Dataset extract:
*** Begin section ***
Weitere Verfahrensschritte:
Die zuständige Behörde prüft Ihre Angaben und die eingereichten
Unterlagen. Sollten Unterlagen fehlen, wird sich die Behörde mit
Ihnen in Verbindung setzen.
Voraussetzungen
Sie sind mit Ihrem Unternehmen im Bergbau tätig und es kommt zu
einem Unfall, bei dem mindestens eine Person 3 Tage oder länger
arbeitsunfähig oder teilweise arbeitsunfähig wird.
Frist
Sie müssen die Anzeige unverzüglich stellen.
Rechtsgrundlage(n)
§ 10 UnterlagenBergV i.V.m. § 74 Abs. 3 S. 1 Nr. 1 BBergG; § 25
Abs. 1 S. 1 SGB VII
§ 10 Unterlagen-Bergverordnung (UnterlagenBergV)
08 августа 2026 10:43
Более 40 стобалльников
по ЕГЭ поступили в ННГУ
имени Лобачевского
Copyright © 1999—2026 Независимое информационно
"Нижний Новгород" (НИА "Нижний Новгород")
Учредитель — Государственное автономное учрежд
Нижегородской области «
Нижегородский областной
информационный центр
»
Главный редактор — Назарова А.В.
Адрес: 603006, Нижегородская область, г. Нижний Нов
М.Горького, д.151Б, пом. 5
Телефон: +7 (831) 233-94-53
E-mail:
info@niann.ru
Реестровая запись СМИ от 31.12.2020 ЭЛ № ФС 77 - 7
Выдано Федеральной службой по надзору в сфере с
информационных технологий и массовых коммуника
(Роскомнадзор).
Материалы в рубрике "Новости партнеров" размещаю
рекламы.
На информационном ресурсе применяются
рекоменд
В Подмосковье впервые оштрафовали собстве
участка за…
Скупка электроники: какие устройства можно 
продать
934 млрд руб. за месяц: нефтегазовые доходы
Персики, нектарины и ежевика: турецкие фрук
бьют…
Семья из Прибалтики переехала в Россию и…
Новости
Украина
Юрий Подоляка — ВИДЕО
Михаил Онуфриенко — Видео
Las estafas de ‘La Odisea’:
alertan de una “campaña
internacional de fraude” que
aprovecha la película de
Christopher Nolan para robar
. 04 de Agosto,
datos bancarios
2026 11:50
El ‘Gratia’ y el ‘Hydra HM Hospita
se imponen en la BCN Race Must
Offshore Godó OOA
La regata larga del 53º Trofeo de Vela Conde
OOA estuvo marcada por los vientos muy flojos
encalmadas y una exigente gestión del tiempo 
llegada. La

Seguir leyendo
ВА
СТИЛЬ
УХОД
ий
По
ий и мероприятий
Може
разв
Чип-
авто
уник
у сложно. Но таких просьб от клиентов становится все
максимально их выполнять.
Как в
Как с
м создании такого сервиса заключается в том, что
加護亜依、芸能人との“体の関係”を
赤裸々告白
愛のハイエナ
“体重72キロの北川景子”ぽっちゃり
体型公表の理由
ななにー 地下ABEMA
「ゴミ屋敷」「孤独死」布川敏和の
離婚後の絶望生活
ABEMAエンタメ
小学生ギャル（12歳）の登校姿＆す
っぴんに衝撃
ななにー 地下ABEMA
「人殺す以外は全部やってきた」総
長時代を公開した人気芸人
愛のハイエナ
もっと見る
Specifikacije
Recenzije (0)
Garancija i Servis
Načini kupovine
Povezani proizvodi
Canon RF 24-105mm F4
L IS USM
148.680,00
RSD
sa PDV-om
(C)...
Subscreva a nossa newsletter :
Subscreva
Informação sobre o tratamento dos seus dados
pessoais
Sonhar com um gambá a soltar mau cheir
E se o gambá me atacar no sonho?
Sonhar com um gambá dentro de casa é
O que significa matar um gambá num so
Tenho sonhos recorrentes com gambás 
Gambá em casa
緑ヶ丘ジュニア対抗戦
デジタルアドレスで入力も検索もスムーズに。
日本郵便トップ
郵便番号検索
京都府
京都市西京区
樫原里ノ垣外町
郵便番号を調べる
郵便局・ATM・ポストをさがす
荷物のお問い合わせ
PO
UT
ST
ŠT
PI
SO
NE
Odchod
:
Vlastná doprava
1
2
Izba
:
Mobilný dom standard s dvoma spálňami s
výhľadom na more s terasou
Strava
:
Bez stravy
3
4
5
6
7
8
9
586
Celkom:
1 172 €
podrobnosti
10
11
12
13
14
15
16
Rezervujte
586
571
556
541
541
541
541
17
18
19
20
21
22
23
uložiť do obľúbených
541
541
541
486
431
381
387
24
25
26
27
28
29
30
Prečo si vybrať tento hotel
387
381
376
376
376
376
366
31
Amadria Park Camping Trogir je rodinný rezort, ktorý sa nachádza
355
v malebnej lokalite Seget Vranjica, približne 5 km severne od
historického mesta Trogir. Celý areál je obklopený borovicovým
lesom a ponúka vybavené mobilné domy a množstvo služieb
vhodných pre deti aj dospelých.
*** End section ***
Work task: Send back exactly, with nothing added, the lines from the first line of the material above through the line holding "Voraussetzungen"; both ends are included.

Worked solution:
Weitere Verfahrensschritte:
Die zuständige Behörde prüft Ihre Angaben und die eingereichten
Unterlagen. Sollten Unterlagen fehlen, wird sich die Behörde mit
Ihnen in Verbindung setzen.
Voraussetzungen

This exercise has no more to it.